━━━━━ Data listing
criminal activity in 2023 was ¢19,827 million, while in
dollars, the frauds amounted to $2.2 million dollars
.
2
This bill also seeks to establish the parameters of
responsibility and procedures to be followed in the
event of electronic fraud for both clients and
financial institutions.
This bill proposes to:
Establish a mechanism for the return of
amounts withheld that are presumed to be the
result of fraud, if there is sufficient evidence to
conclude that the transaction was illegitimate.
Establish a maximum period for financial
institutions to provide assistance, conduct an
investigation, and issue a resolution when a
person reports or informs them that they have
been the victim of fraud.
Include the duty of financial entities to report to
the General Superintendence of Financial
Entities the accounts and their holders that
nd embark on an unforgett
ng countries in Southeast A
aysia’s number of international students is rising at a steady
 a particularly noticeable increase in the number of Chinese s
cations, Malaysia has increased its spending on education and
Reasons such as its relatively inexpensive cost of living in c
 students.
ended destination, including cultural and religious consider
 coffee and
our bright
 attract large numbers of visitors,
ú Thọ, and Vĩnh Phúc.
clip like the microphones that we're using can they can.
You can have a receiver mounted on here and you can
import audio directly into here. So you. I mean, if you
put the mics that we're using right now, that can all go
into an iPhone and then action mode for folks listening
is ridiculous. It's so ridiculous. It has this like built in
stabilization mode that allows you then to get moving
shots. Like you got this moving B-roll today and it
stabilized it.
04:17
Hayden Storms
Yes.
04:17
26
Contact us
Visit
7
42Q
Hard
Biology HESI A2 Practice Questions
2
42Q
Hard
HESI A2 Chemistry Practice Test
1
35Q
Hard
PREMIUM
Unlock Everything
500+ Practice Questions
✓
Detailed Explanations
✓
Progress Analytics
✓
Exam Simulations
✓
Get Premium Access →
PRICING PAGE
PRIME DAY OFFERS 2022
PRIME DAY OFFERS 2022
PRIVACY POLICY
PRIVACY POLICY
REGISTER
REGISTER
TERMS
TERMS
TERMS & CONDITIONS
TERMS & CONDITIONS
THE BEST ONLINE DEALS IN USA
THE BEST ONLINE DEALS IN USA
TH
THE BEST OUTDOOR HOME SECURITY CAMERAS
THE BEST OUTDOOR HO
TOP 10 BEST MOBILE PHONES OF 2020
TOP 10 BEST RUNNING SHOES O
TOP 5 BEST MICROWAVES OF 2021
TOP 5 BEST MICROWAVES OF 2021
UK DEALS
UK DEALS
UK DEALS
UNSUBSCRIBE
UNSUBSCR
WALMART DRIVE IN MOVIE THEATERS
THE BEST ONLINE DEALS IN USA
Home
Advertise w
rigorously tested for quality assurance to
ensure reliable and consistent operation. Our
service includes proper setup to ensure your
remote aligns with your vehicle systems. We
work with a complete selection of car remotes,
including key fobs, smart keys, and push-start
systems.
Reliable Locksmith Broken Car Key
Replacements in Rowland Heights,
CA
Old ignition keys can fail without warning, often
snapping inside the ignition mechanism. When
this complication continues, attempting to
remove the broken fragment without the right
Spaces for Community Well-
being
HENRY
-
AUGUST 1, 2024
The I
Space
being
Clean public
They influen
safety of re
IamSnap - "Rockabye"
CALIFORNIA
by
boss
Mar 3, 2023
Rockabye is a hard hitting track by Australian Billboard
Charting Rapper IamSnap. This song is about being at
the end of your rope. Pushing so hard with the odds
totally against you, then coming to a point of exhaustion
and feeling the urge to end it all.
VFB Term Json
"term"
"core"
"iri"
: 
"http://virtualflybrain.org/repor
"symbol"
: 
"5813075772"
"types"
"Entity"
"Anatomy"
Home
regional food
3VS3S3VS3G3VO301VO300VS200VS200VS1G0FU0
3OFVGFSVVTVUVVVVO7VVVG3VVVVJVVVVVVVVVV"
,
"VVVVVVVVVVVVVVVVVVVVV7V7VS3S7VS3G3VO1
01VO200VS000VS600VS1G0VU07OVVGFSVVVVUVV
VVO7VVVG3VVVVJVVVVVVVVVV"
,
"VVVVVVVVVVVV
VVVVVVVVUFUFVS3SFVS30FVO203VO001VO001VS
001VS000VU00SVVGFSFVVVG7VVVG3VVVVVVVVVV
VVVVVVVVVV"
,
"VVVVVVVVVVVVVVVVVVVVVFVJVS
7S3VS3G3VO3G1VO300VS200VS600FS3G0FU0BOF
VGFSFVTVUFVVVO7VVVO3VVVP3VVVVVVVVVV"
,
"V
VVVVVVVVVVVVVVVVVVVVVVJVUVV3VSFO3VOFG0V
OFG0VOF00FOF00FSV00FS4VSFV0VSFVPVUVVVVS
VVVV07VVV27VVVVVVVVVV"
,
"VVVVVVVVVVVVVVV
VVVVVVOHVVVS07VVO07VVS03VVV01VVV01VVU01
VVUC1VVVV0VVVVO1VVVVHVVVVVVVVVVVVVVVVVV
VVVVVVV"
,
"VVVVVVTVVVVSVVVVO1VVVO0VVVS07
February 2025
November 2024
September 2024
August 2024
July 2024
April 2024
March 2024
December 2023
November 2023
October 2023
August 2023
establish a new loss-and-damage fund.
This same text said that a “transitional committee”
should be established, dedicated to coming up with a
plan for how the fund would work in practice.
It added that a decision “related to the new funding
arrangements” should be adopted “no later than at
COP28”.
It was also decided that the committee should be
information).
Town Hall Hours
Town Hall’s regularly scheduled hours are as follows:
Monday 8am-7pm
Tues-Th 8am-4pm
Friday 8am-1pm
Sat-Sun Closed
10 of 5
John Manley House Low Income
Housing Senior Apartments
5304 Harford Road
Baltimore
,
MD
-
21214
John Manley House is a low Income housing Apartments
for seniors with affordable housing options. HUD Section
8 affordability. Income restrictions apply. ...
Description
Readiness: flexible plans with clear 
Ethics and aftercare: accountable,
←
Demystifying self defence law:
━━━━━━━━━━
**Your instructions**
Using the data above, restate every record word for word.

**Written answer**
criminal activity in 2023 was ¢19,827 million, while in
dollars, the frauds amounted to $2.2 million dollars
.
2
This bill also seeks to establish the parameters of
responsibility and procedures to be followed in the
event of electronic fraud for both clients and
financial institutions.
This bill proposes to:
Establish a mechanism for the return of
amounts withheld that are presumed to be the
result of fraud, if there is sufficient evidence to
conclude that the transaction was illegitimate.
Establish a maximum period for financial
institutions to provide assistance, conduct an
investigation, and issue a resolution when a
person reports or informs them that they have
been the victim of fraud.
Include the duty of financial entities to report to
the General Superintendence of Financial
Entities the accounts and their holders that
nd embark on an unforgett
ng countries in Southeast A
aysia’s number of international students is rising at a steady
 a particularly noticeable increase in the number of Chinese s
cations, Malaysia has increased its spending on education and
Reasons such as its relatively inexpensive cost of living in c
 students.
ended destination, including cultural and religious consider
 coffee and
our bright
 attract large numbers of visitors,
ú Thọ, and Vĩnh Phúc.
clip like the microphones that we're using can they can.
You can have a receiver mounted on here and you can
import audio directly into here. So you. I mean, if you
put the mics that we're using right now, that can all go
into an iPhone and then action mode for folks listening
is ridiculous. It's so ridiculous. It has this like built in
stabilization mode that allows you then to get moving
shots. Like you got this moving B-roll today and it
stabilized it.
04:17
Hayden Storms
Yes.
04:17
26
Contact us
Visit
7
42Q
Hard
Biology HESI A2 Practice Questions
2
42Q
Hard
HESI A2 Chemistry Practice Test
1
35Q
Hard
PREMIUM
Unlock Everything
500+ Practice Questions
✓
Detailed Explanations
✓
Progress Analytics
✓
Exam Simulations
✓
Get Premium Access →
PRICING PAGE
PRIME DAY OFFERS 2022
PRIME DAY OFFERS 2022
PRIVACY POLICY
PRIVACY POLICY
REGISTER
REGISTER
TERMS
TERMS
TERMS & CONDITIONS
TERMS & CONDITIONS
THE BEST ONLINE DEALS IN USA
THE BEST ONLINE DEALS IN USA
TH
THE BEST OUTDOOR HOME SECURITY CAMERAS
THE BEST OUTDOOR HO
TOP 10 BEST MOBILE PHONES OF 2020
TOP 10 BEST RUNNING SHOES O
TOP 5 BEST MICROWAVES OF 2021
TOP 5 BEST MICROWAVES OF 2021
UK DEALS
UK DEALS
UK DEALS
UNSUBSCRIBE
UNSUBSCR
WALMART DRIVE IN MOVIE THEATERS
THE BEST ONLINE DEALS IN USA
Home
Advertise w
rigorously tested for quality assurance to
ensure reliable and consistent operation. Our
service includes proper setup to ensure your
remote aligns with your vehicle systems. We
work with a complete selection of car remotes,
including key fobs, smart keys, and push-start
systems.
Reliable Locksmith Broken Car Key
Replacements in Rowland Heights,
CA
Old ignition keys can fail without warning, often
snapping inside the ignition mechanism. When
this complication continues, attempting to
remove the broken fragment without the right
Spaces for Community Well-
being
HENRY
-
AUGUST 1, 2024
The I
Space
being
Clean public
They influen
safety of re
IamSnap - "Rockabye"
CALIFORNIA
by
boss
Mar 3, 2023
Rockabye is a hard hitting track by Australian Billboard
Charting Rapper IamSnap. This song is about being at
the end of your rope. Pushing so hard with the odds
totally against you, then coming to a point of exhaustion
and feeling the urge to end it all.
VFB Term Json
"term"
"core"
"iri"
: 
"http://virtualflybrain.org/repor
"symbol"
: 
"5813075772"
"types"
"Entity"
"Anatomy"
Home
regional food
3VS3S3VS3G3VO301VO300VS200VS200VS1G0FU0
3OFVGFSVVTVUVVVVO7VVVG3VVVVJVVVVVVVVVV"
,
"VVVVVVVVVVVVVVVVVVVVV7V7VS3S7VS3G3VO1
01VO200VS000VS600VS1G0VU07OVVGFSVVVVUVV
VVO7VVVG3VVVVJVVVVVVVVVV"
,
"VVVVVVVVVVVV
VVVVVVVVUFUFVS3SFVS30FVO203VO001VO001VS
001VS000VU00SVVGFSFVVVG7VVVG3VVVVVVVVVV
VVVVVVVVVV"
,
"VVVVVVVVVVVVVVVVVVVVVFVJVS
7S3VS3G3VO3G1VO300VS200VS600FS3G0FU0BOF
VGFSFVTVUFVVVO7VVVO3VVVP3VVVVVVVVVV"
,
"V
VVVVVVVVVVVVVVVVVVVVVVJVUVV3VSFO3VOFG0V
OFG0VOF00FOF00FSV00FS4VSFV0VSFVPVUVVVVS
VVVV07VVV27VVVVVVVVVV"
,
"VVVVVVVVVVVVVVV
VVVVVVOHVVVS07VVO07VVS03VVV01VVV01VVU01
VVUC1VVVV0VVVVO1VVVVHVVVVVVVVVVVVVVVVVV
VVVVVVV"
,
"VVVVVVTVVVVSVVVVO1VVVO0VVVS07
February 2025
November 2024
September 2024
August 2024
July 2024
April 2024
March 2024
December 2023
November 2023
October 2023
August 2023
establish a new loss-and-damage fund.
This same text said that a “transitional committee”
should be established, dedicated to coming up with a
plan for how the fund would work in practice.
It added that a decision “related to the new funding
arrangements” should be adopted “no later than at
COP28”.
It was also decided that the committee should be
information).
Town Hall Hours
Town Hall’s regularly scheduled hours are as follows:
Monday 8am-7pm
Tues-Th 8am-4pm
Friday 8am-1pm
Sat-Sun Closed
10 of 5
John Manley House Low Income
Housing Senior Apartments
5304 Harford Road
Baltimore
,
MD
-
21214
John Manley House is a low Income housing Apartments
for seniors with affordable housing options. HUD Section
8 affordability. Income restrictions apply. ...
Description
Readiness: flexible plans with clear 
Ethics and aftercare: accountable,
←
Demystifying self defence law:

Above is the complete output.